The timing of the overall decline since 2004 strongly suggests that ANC policy and misgovernance are the main culprits.
By Ed Stoddard
One of the several targets that Minerals and Energy Minister Gwede Mantashe has missed is the goal he stated in 2019 to have South Africa account for at least 5% of the mining sector’s global exploration budget “within the next three to five years”. The latest 2022 data underscore just how far short this target has fallen. We [Daily Maverick] recently reported on S&P Global’s World Exploration Trends 2023 report (which covers 2022), pointedly noting that South Africa was not even mentioned in the text made available to journalists. South Africa has all but vanished from investment radar screens when it comes to exploration.

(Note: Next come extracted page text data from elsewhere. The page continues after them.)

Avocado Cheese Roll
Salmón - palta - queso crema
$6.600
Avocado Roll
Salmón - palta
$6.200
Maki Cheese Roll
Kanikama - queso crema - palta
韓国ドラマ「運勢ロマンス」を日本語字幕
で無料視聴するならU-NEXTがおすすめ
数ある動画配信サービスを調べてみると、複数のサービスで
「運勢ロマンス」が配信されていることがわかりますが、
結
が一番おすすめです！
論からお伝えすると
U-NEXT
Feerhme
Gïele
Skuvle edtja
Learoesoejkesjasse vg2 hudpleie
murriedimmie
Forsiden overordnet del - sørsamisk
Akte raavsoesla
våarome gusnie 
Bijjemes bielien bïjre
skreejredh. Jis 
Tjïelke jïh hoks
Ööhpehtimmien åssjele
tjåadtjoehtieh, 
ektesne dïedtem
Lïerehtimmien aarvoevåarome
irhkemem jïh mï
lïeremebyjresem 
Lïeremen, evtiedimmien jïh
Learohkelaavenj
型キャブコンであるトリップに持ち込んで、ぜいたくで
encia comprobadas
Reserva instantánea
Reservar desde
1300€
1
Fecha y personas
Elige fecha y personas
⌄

Further data that S&P Global gathered for 2022 shows that South Africa last year accounted for 0.80% of global exploration expenditure. So, three years after Mantashe aimed for 5% within three to five years, South Africa is not even close. Indeed, it’s still below 1%.
But Mantashe is a member of a party and a Cabinet where accountability and performance demonstrably mean nothing, and he presides over a department where standards appear to be pretty low.

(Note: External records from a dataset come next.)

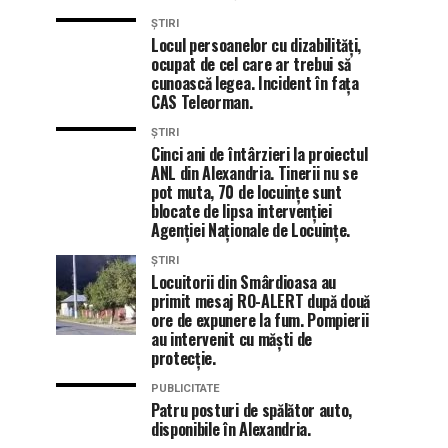
ȘTIRI
Locul persoanelor cu dizabilități,
ocupat de cel care ar trebui să
cunoască legea. Incident în fața
CAS Teleorman.
ȘTIRI
Cinci ani de întârzieri la proiectul
ANL din Alexandria. Tinerii nu se
pot muta, 70 de locuințe sunt
blocate de lipsa intervenției
Agenției Naționale de Locuințe.
ȘTIRI
Locuitorii din Smârdioasa au
primit mesaj RO-ALERT după două
ore de expunere la fum. Pompierii
au intervenit cu măști de
protecție.
PUBLICITATE
Patru posturi de spălător auto,
disponibile în Alexandria.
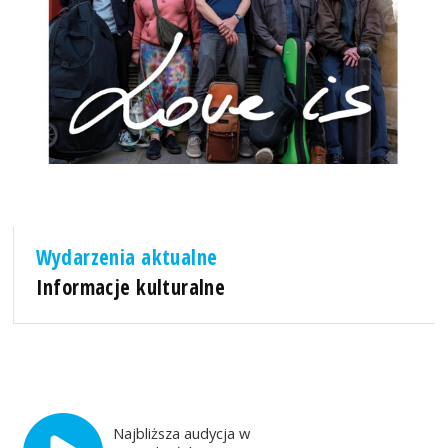
Wydarzenia aktualne
Informacje kulturalne
Najbliższa audycja w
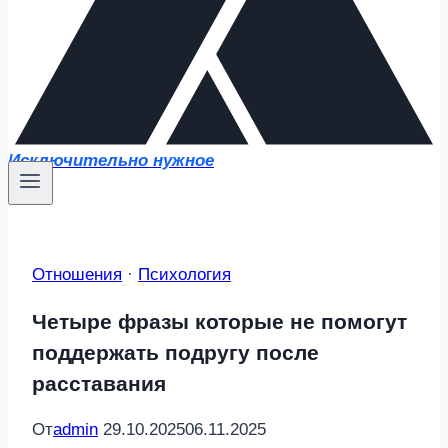
Исключительно нужное
Отношения
·
Психология
Четыре фразы которые не помогут
поддержать подругу после
расставания
От
admin
29.10.2025
06.11.2025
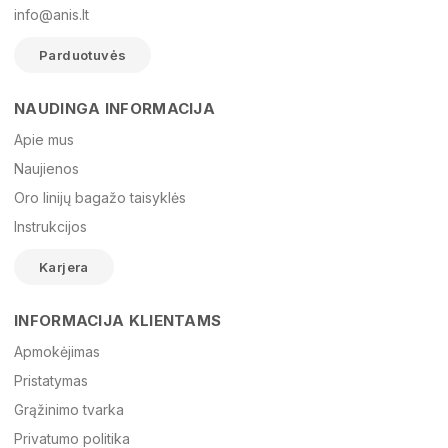
info@anis.lt
Parduotuvės
NAUDINGA INFORMACIJA
Vardas
Apie mus
Naujienos
Oro linijų bagažo taisyklės
El. paštas
Instrukcijos
Karjera
Žinutė
INFORMACIJA KLIENTAMS
Apmokėjimas
Pristatymas
Grąžinimo tvarka
Privatumo politika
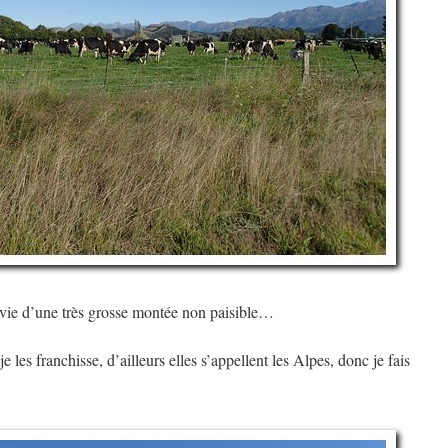
ivie d’une très grosse montée non paisible…
 les franchisse, d’ailleurs elles s’appellent les Alpes, donc je fais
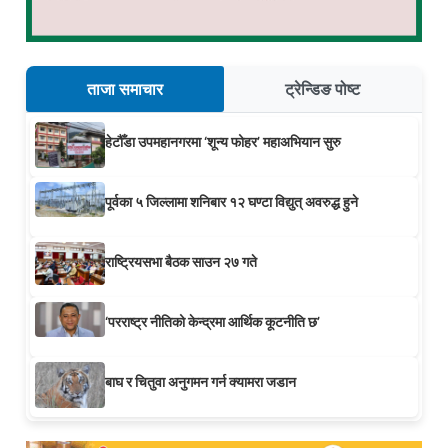
ताजा समाचार
ट्रेन्डिङ पोष्ट
हेटौँडा उपमहानगरमा ‘शून्य फोहर’ महाअभियान सुरु
पूर्वका ५ जिल्लामा शनिबार १२ घण्टा विद्युत् अवरुद्ध हुने
राष्ट्रियसभा बैठक साउन २७ गते
‘परराष्ट्र नीतिको केन्द्रमा आर्थिक कूटनीति छ’
बाघ र चितुवा अनुगमन गर्न क्यामरा जडान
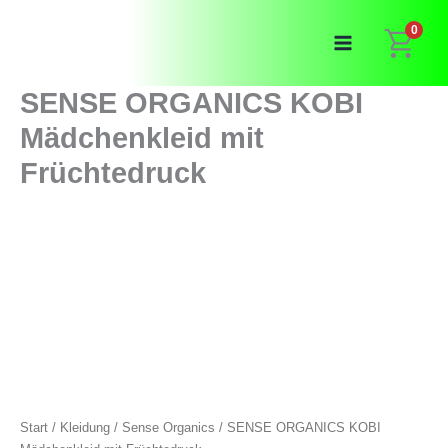
Zum
0
Inhalt
springen
SENSE ORGANICS KOBI
Mädchenkleid mit
Früchtedruck
Start
/
Kleidung
/
Sense Organics
/ SENSE ORGANICS KOBI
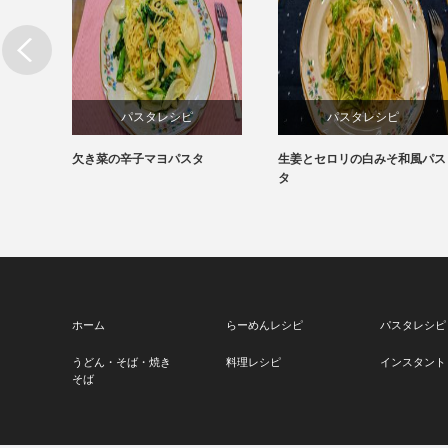
パスタレシピ
パスタレシピ
マトソ
欠き菜の辛子マヨパスタ
生姜とセロリの白みそ和風パス
タ
ホーム
らーめんレシピ
パスタレシピ
うどん・そば・焼き
料理レシピ
インスタント
そば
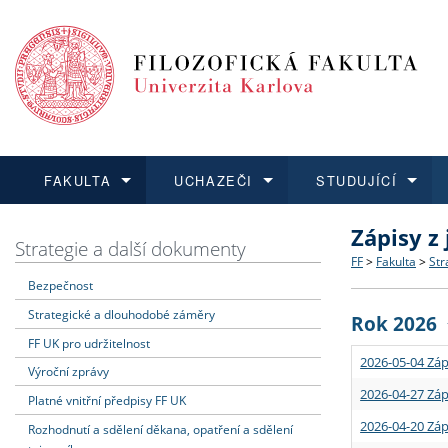
FAKULTA
UCHAZEČI
STUDUJÍCÍ
Zápisy z
FAKULTA
UCHAZEČI
STUDUJÍCÍ
VĚDA A VÝZKUM
ZAHRANIČÍ
Struktura a
Co studova
Bakalářsk
O vědě a 
Aktuální n
Strategie a další dokumenty
FF
>
Fakulta
>
Str
Bezpečnost
Dozvědět se více
Podat přihlášku
Dozvědět se více
Dozvědět se více
Dozvědět se více
Strategie 
Učitelské 
Doktorské
Akademické
Vyjíždějící
Strategické a dlouhodobé záměry
Rok 2026
Podpora a
Informace 
Rigorózní 
Granty a p
Přijíždějíc
FF UK pro udržitelnost
2026-05-04 Záp
Výroční zprávy
Absolventi
Vyjíždějíc
2026-04-27 Záp
Platné vnitřní předpisy FF UK
2026-04-20 Záp
Rozhodnutí a sdělení děkana, opatření a sdělení
Fakultní š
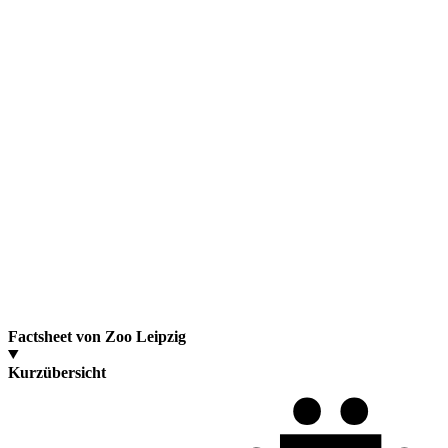
Factsheet von Zoo Leipzig
Kurzübersicht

It’s revealing to note that the last time South Africa accounted for over 5% of the mining sector’s global exploration budget was in 2004 and it has generally been downhill from there, falling below 1% in 2020 — the year after Mantashe laid down his 5% target — and remaining stuck there.
The timing of the overall decline since 2004 strongly suggests that ANC policy and misgovernance are the main culprits. That was the year the Mineral and Petroleum Resources Development Act (MPRDA) came into effect, giving rise to the original Mining Charter with BEE and other targets that are onerous from an investment perspective.

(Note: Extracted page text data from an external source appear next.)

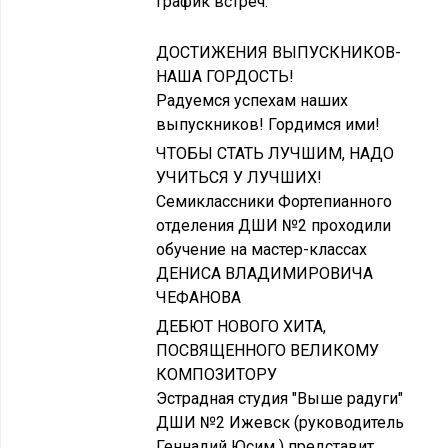
График встреч.
ДОСТИЖЕНИЯ ВЫПУСКНИКОВ-
НАША ГОРДОСТЬ!
Радуемся успехам наших
выпускников! Гордимся ими!
ЧТОБЫ СТАТЬ ЛУЧШИМ, НАДО
УЧИТЬСЯ У ЛУЧШИХ!
Семиклассники Фортепианного
отделения ДШИ №2 проходили
обучение на мастер-классах
ДЕНИСА ВЛАДИМИРОВИЧА
ЧЕФАНОВА
ДЕБЮТ НОВОГО ХИТА,
ПОСВЯЩЕННОГО ВЕЛИКОМУ
КОМПОЗИТОРУ
Эстрадная студия "Выше радуги"
ДШИ №2 Ижевск (руководитель
Геннадий Юсим ) представит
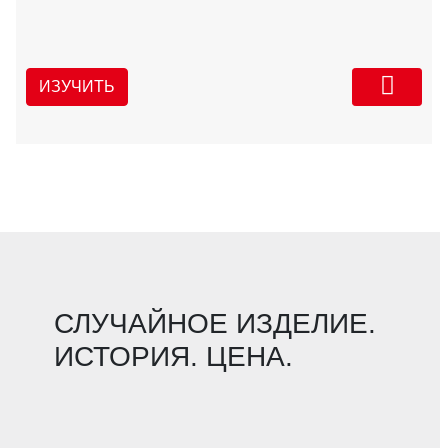
ИЗУЧИТЬ
СЛУЧАЙНОЕ ИЗДЕЛИЕ.
ИСТОРИЯ. ЦЕНА.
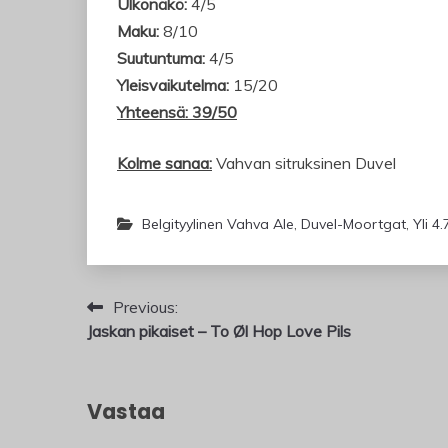
Ulkonäkö:
4/5
Maku:
8/10
Suutuntuma:
4/5
Yleisvaikutelma:
15/20
Yhteensä: 39/50
Kolme sanaa:
Vahvan sitruksinen Duvel
Belgityylinen Vahva Ale
,
Duvel-Moortgat
,
Yli 4
Artikkelien
Previous:
Jaskan pikaiset – To Øl Hop Love Pils
selaus
Vastaa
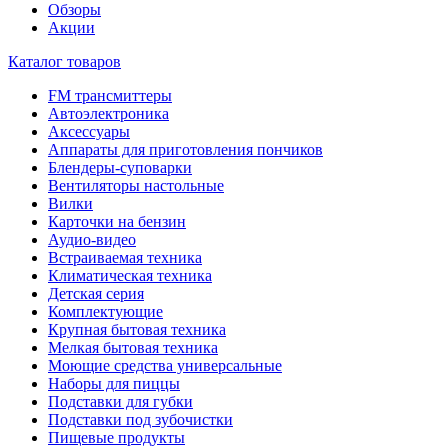
Обзоры
Акции
Каталог товаров
FM трансмиттеры
Автоэлектроника
Аксессуары
Аппараты для приготовления пончиков
Блендеры-суповарки
Вентиляторы настольные
Вилки
Карточки на бензин
Аудио-видео
Встраиваемая техника
Климатическая техника
Детская серия
Комплектующие
Крупная бытовая техника
Мелкая бытовая техника
Моющие средства универсальные
Наборы для пиццы
Подставки для губки
Подставки под зубочистки
Пищевые продукты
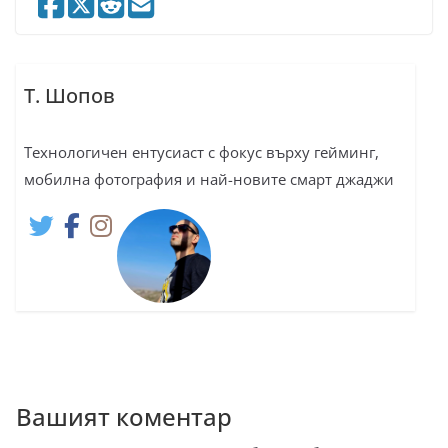
Т. Шопов
Технологичен ентусиаст с фокус върху гейминг,
мобилна фотография и най-новите смарт джаджи
Вашият коментар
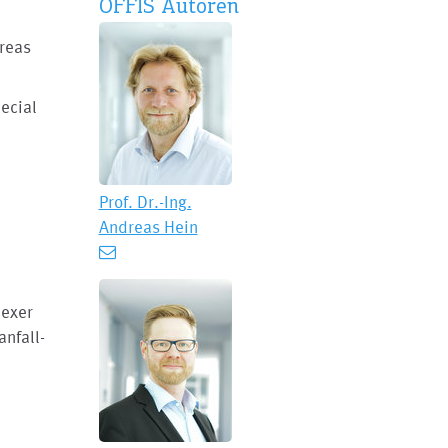
OFFIS Autoren
dreas
pecial
Prof. Dr.-Ing.
Andreas Hein
lexer
nfall-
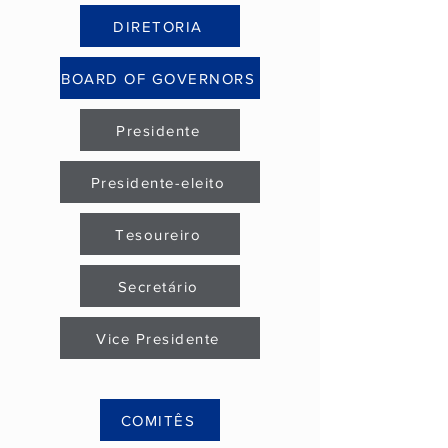
DIRETORIA
BOARD OF GOVERNORS
Presidente
Presidente-eleito
Tesoureiro
Secretário
Vice Presidente
COMITÊS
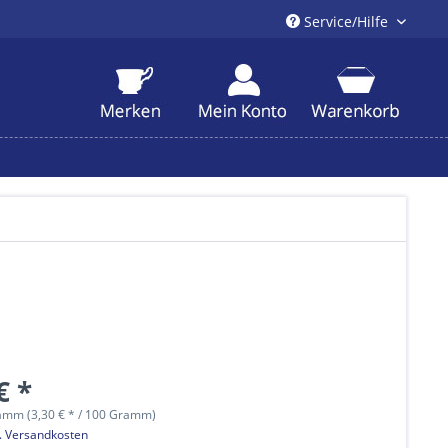
Service/Hilfe
€ *
amm (3,30 € * / 100 Gramm)
l. Versandkosten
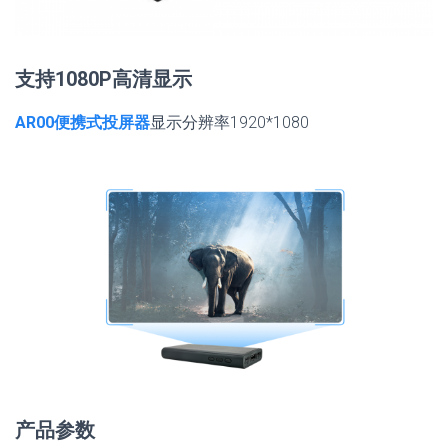
支持1080P高清显示
AR00便携式投屏器
显示分辨率1920*1080
产品参数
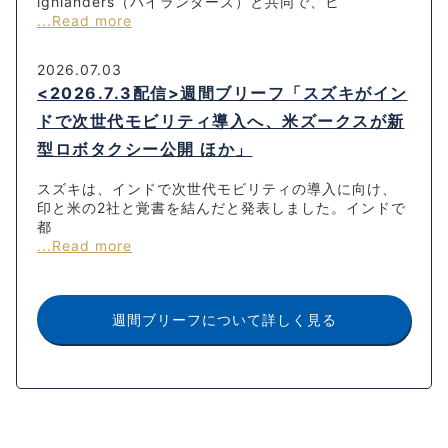
ighlanders（ハイランダーズ）と共同で、ヒ
...Read more
2026.07.03
<2026.7.3配信>週間ブリーフ「スズキがイン
ドで次世代モビリティ導入へ、米ズークスが新
型ロボタクシー公開 ほか」
スズキは、インドで次世代モビリティの導入に向け、
印と米の2社と覚書を結んだと発表しました。インドで
都
...Read more
週間ブリーフについて詳しく見る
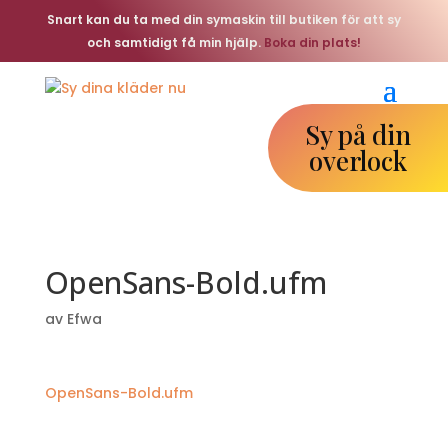
Snart kan du ta med din symaskin till butiken för att sy
och samtidigt få min hjälp.
Boka din plats!
Sy på din
overlock
OpenSans-Bold.ufm
av
Efwa
OpenSans-Bold.ufm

There have since been updates to the charter and legal wrangling over concepts such as “once-empowered, always empowered” — which means that once a company reaches its required black ownership target threshold, it does not have to top up again if black shareholders sell their stake.
BEE requirements for exploration were scrapped under Charter Three, but it has not been implemented yet. And industry sources say that “activist officials” in the department interpret the charter in such a way that foreign applicants for exploration or prospecting rights are made to feel unwelcome. This has included insisting on BEE requirements for exploration even after Charter Three was supposed to have dispensed with them.
Exploration is vital because, without it, you won’t have new projects and new mines. It’s as simple as that, and South Africa, after more than a century of industrial-scale mining, still has plenty of untapped and undiscovered mineral wealth. South African mining production in 2022 fell by more than 7%, part of a long-term trajectory into the abyss.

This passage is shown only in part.